Bukannya emosi, pria werewolf itu tersenyum maklum. Hanya Frankenstein yang bisa berbuat seperti ini padanya. Sepertinya ia jadi semakin overprotective pada Tuannya. Ah tidak, memang sedari dulu manusia arogan yang satu ini berperilaku seperti itu sejak ia dilahirkan, pikir Muzaka.

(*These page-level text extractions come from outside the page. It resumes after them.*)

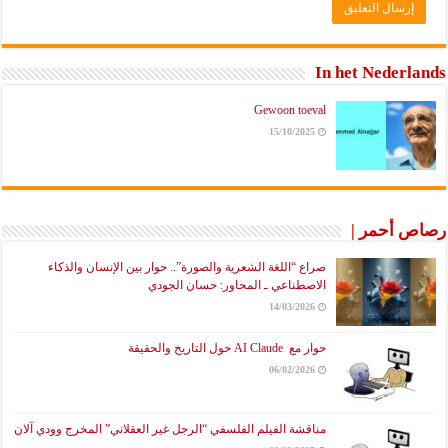
In het Nederlands
Gewoon toeval
15/10/2025
رصاص أحمر |
صراع “اللغة الشعرية والصورة”.. حوار بين الإنسان والذكاء
الاصطناعي ـ المحاور: حسان الجودي
14/03/2026
حوار مع AI Claude حول التاريخ والحقيقة
06/02/2026
مناقشة الفيلم الفلسفي “الرجل غير العقلاني” المخرج وودي آلان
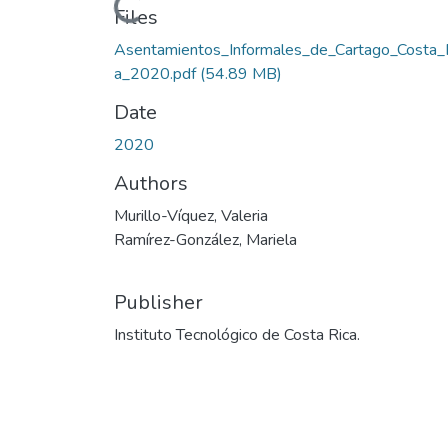
Loading...
Files
Asentamientos_Informales_de_Cartago_Costa_
a_2020.pdf
(54.89 MB)
Date
2020
Authors
Murillo-Víquez, Valeria
Ramírez-González, Mariela
Publisher
Instituto Tecnológico de Costa Rica.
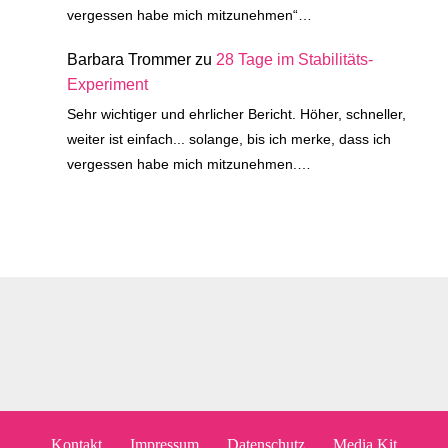
vergessen habe mich mitzunehmen“…
Barbara Trommer
zu
28 Tage im Stabilitäts-
Experiment
Sehr wichtiger und ehrlicher Bericht. Höher, schneller,
weiter ist einfach... solange, bis ich merke, dass ich
vergessen habe mich mitzunehmen.…
Kontakt
Impressum
Datenschutz
Media Kit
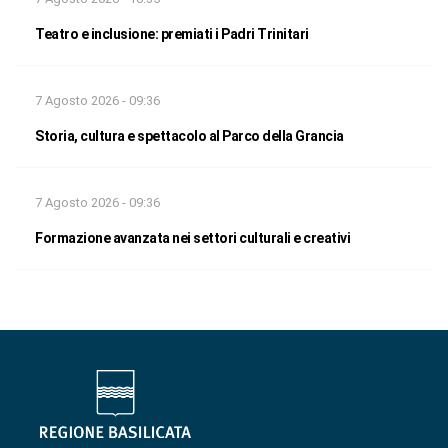
Teatro e inclusione: premiati i Padri Trinitari
7 Agosto 2026 - 09:36
Storia, cultura e spettacolo al Parco della Grancia
7 Agosto 2026 - 09:36
Formazione avanzata nei settori culturali e creativi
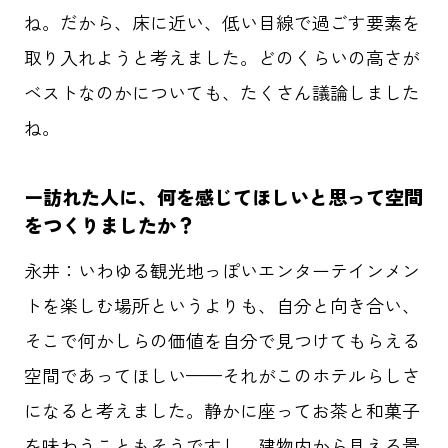
ね。だから、床に近い、低い目線で過ごす要素を
取り入れようと考えました。どのくらいの高さが
ベストなのかについても、たくさん議論しました
ね。
ー
訪れた人に、何を感じてほしいと思って空間
をつくりましたか？
永井：
いわゆる観光地っぽいエンターテインメン
トを楽しむ場所というよりも、自分と向き合い、
そこで何かしらの価値を自分で見つけてもらえる
空間であってほしい——それがこのホテルらしさ
になると考えました。静かに座ってお茶と和菓子
を味わうこともそうですし、建物内から見える景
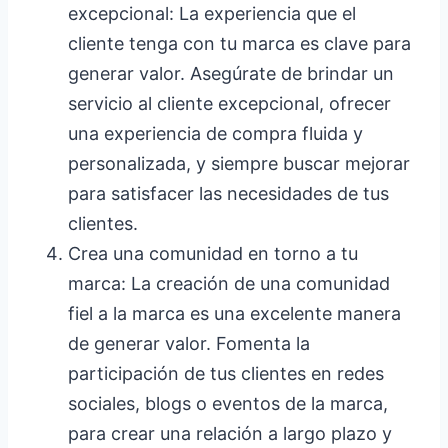
excepcional: La experiencia que el
cliente tenga con tu marca es clave para
generar valor. Asegúrate de brindar un
servicio al cliente excepcional, ofrecer
una experiencia de compra fluida y
personalizada, y siempre buscar mejorar
para satisfacer las necesidades de tus
clientes.
Crea una comunidad en torno a tu
marca: La creación de una comunidad
fiel a la marca es una excelente manera
de generar valor. Fomenta la
participación de tus clientes en redes
sociales, blogs o eventos de la marca,
para crear una relación a largo plazo y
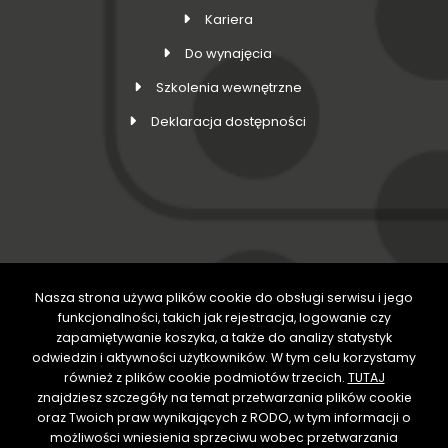
Kariera
Do wynajęcia
Szkolenia wewnętrzne
Deklaracja dostępności
Nasza strona używa plików cookie do obsługi serwisu i jego
DOŁĄCZ DO NAS
funkcjonalności, takich jak rejestracja, logowanie czy
zapamiętywanie koszyka, a także do analizy statystyk
odwiedzin i aktywności użytkowników. W tym celu korzystamy
również z plików cookie podmiotów trzecich.
TUTAJ
znajdziesz szczegóły na temat przetwarzania plików cookie
oraz Twoich praw wynikających z RODO, w tym informacji o
możliwości wniesienia sprzeciwu wobec przetwarzania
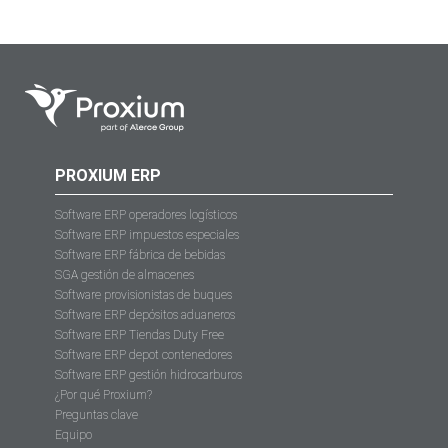
PROXIUM ERP
Software ERP operadores logísticos
Software ERP impuestos especiales
Software ERP fábrica de bebidas
SGA gestión de almacenes
Software provisionistas de buques
Software ERP depósitos aduaneros
Software ERP Tiendas Duty Free
Software ERP depot contenedores
Software ERP gestión hidrocarburos
¿Por qué Proxium?
Preguntas clave
Equipo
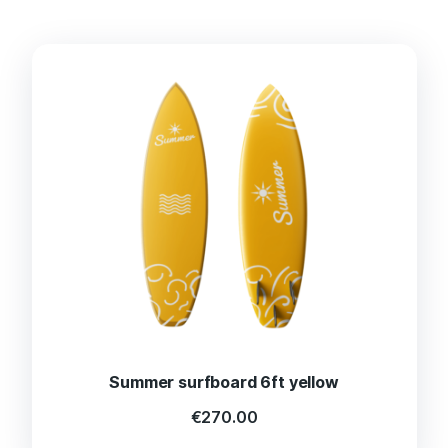
Summer surfboard 6ft yellow
€
270.00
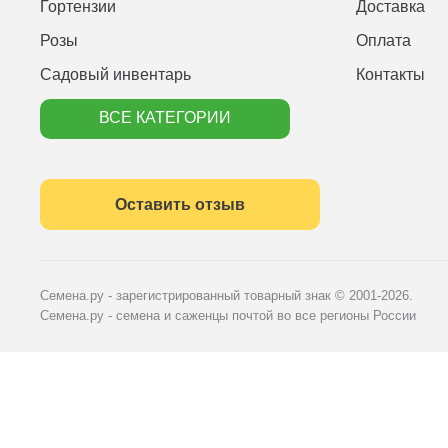
Гортензии
Доставка
Розы
Оплата
Садовый инвентарь
Контакты
ВСЕ КАТЕГОРИИ
Оставить отзыв
Семена.ру - зарегистрированный товарный знак
© 2001-2026.
Семена.ру - семена и саженцы почтой во все регионы России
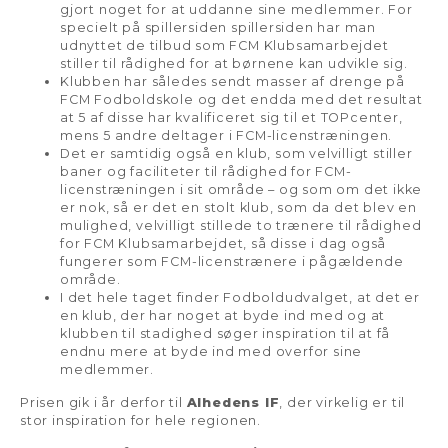
gjort noget for at uddanne sine medlemmer. For
specielt på spillersiden spillersiden har man
udnyttet de tilbud som FCM Klubsamarbejdet
stiller til rådighed for at børnene kan udvikle sig.
Klubben har således sendt masser af drenge på
FCM Fodboldskole og det endda med det resultat
at 5 af disse har kvalificeret sig til et TOPcenter,
mens 5 andre deltager i FCM-licenstræningen.
Det er samtidig også en klub, som velvilligt stiller
baner og faciliteter til rådighed for FCM-
licenstræningen i sit område – og som om det ikke
er nok, så er det en stolt klub, som da det blev en
mulighed, velvilligt stillede to trænere til rådighed
for FCM Klubsamarbejdet, så disse i dag også
fungerer som FCM-licenstrænere i pågældende
område.
I det hele taget finder Fodboldudvalget, at det er
en klub, der har noget at byde ind med og at
klubben til stadighed søger inspiration til at få
endnu mere at byde ind med overfor sine
medlemmer.
Prisen gik i år derfor til
Alhedens IF
, der virkelig er til
stor inspiration for hele regionen.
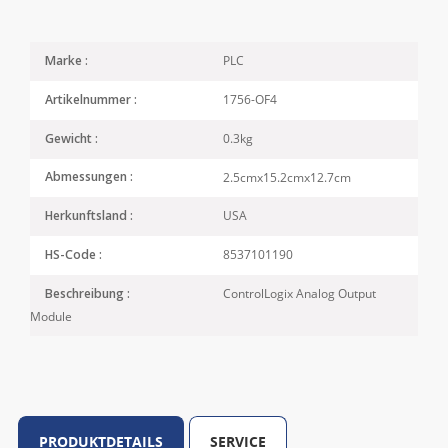
PLC
Marke :
1756-OF4
Artikelnummer :
0.3kg
Gewicht :
2.5cmx15.2cmx12.7cm
Abmessungen :
USA
Herkunftsland :
8537101190
HS-Code :
ControlLogix Analog Output
Beschreibung :
Module
PRODUKTDETAILS
SERVICE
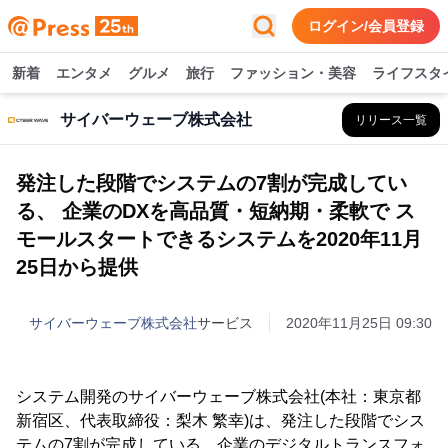
ログイン/会員登録
新着
エンタメ
グルメ
旅行
ファッション・美容
ライフスタ
サイバーウェーブ株式会社
リリース一覧
発注した段階でシステムの7割が完成してい
る、 企業のDXを高品質・短納期・柔軟で ス
モールスタートできるシステムを2020年11月
25日から提供
サイバーウェーブ株式会社
サービス
2020年11月25日 09:30
システム開発のサイバーウェーブ株式会社(本社：東京都
新宿区、代表取締役：梨木 繁幸)は、発注した段階でシス
テムの7割が完成している、企業のデジタルトランスフォ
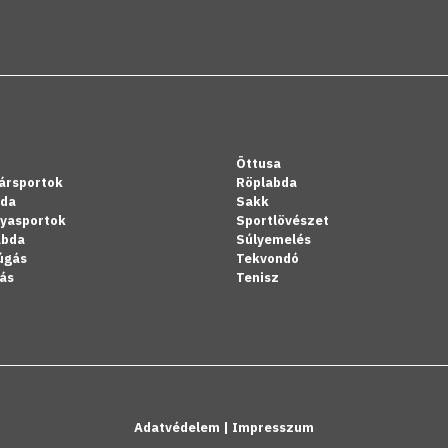
Öttusa
ársportok
Röplabda
bda
Sakk
lyasportok
Sportlövészet
abda
Súlyemelés
úgás
Tekvondó
ás
Tenisz
Adatvédelem
|
Impresszum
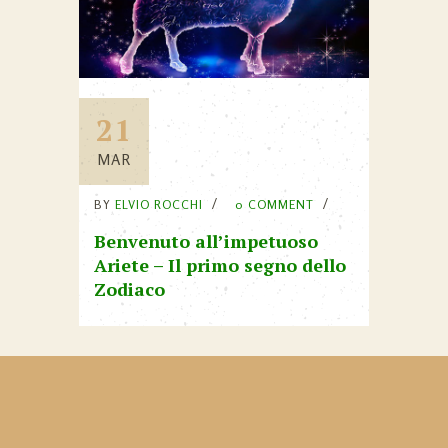
21
MAR
BY
ELVIO ROCCHI
0 COMMENT
Benvenuto all’impetuoso
Ariete – Il primo segno dello
Zodiaco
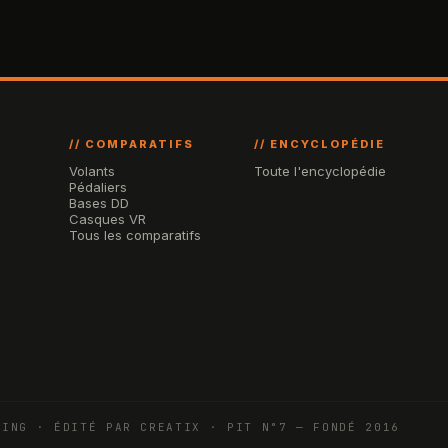
// COMPARATIFS
// ENCYCLOPÉDIE
Volants
Toute l'encyclopédie
Pédaliers
Bases DD
Casques VR
Tous les comparatifs
CING · ÉDITÉ PAR CREATIX · PIT N°7 — FONDÉ 2016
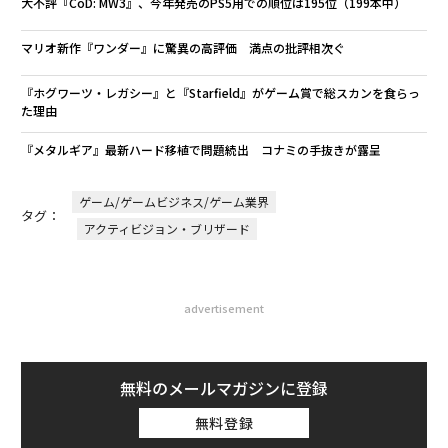
大不評『CoD: MW3』、今年発売のPS5用での順位は195位（199本中）
マリオ新作『ワンダー』に驚異の高評価 満点の批評相次ぐ
『ホグワーツ・レガシー』と『Starfield』がゲーム賞で総スカンを食らっ
た理由
『メタルギア』最新ハード移植で問題続出 コナミの手抜きが露呈
ゲーム/ゲームビジネス/ゲーム業界
タグ：
アクティビジョン・ブリザード
advertisement
無料のメールマガジンに登録
無料登録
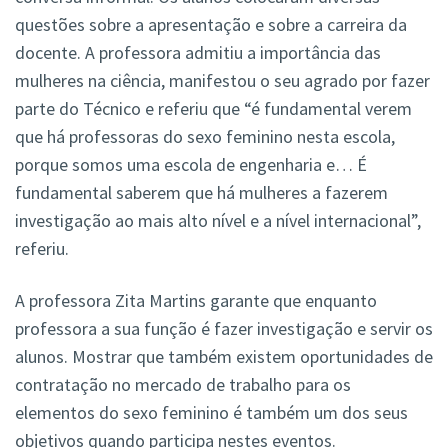
questões sobre a apresentação e sobre a carreira da
docente. A professora admitiu a importância das
mulheres na ciência, manifestou o seu agrado por fazer
parte do Técnico e referiu que “é fundamental verem
que há professoras do sexo feminino nesta escola,
porque somos uma escola de engenharia e… É
fundamental saberem que há mulheres a fazerem
investigação ao mais alto nível e a nível internacional”,
referiu.
A professora Zita Martins garante que enquanto
professora a sua função é fazer investigação e servir os
alunos. Mostrar que também existem oportunidades de
contratação no mercado de trabalho para os
elementos do sexo feminino é também um dos seus
objetivos quando participa nestes eventos.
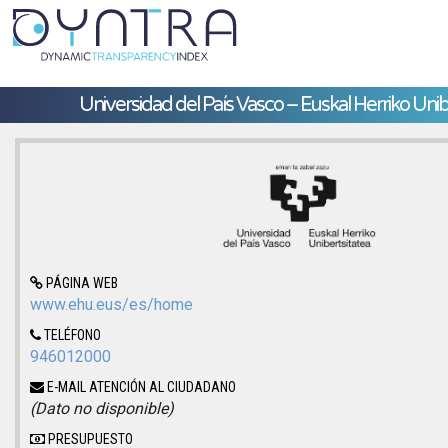
Universidad del País Vasco – Euskal Herriko Unib
PÁGINA WEB
www.ehu.eus/es/home
TELÉFONO
946012000
E-MAIL ATENCIÓN AL CIUDADANO
(Dato no disponible)
PRESUPUESTO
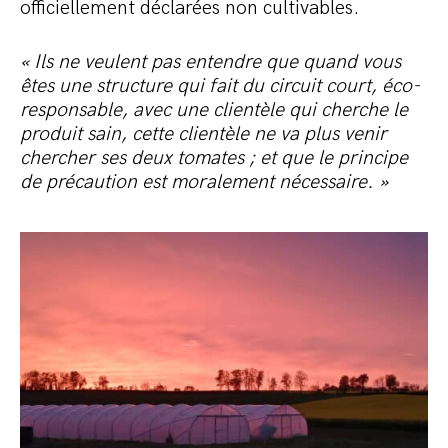
officiellement déclarées non cultivables.
« Ils ne veulent pas entendre que quand vous
êtes une structure qui fait du circuit court, éco-
responsable, avec une clientèle qui cherche le
produit sain, cette clientèle ne va plus venir
chercher ses deux tomates ; et que le principe
de précaution est moralement nécessaire. »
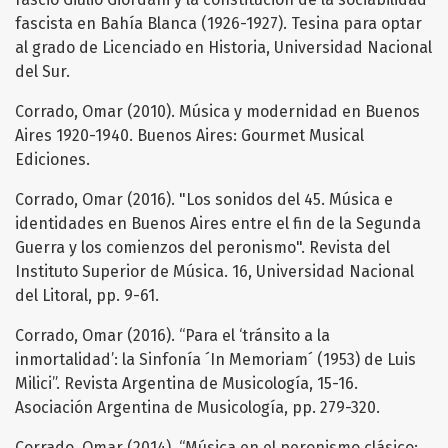
fascista en Bahía Blanca (1926-1927). Tesina para optar
al grado de Licenciado en Historia, Universidad Nacional
del Sur.
Corrado, Omar (2010). Música y modernidad en Buenos
Aires 1920-1940. Buenos Aires: Gourmet Musical
Ediciones.
Corrado, Omar (2016). "Los sonidos del 45. Música e
identidades en Buenos Aires entre el fin de la Segunda
Guerra y los comienzos del peronismo". Revista del
Instituto Superior de Música. 16, Universidad Nacional
del Litoral, pp. 9-61.
Corrado, Omar (2016). “Para el ‘tránsito a la
inmortalidad’: la Sinfonía ´In Memoriam´ (1953) de Luis
Milici”. Revista Argentina de Musicología, 15-16.
Asociación Argentina de Musicología, pp. 279-320.
Corrado, Omar (2014). “Música en el peronismo clásico:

"Tuan sebaiknya kita kembali," ajaknya pada sang majikan.
Raizel mengangguk.
"Wah-wah, aku diusir dan diabaikan"
"Hei Raizel, kau tidak membelaku?" Rengeknya.
"Lanjutkan mimpimu di rumah, Muzaka," ucap Frankenstein tanpa memanggil embel-embel "Lord".
Pria dengan bekas luka di pipi kanan itu menghela napas seraya tersenyum, "Yah, setidaknya mereka baik-baik saja." Ia meninggalkan kawasan pantai menuju tempat ramai disana. Berbagai restoran, pedagang kaki lima, dan toko memenuhi jalanan.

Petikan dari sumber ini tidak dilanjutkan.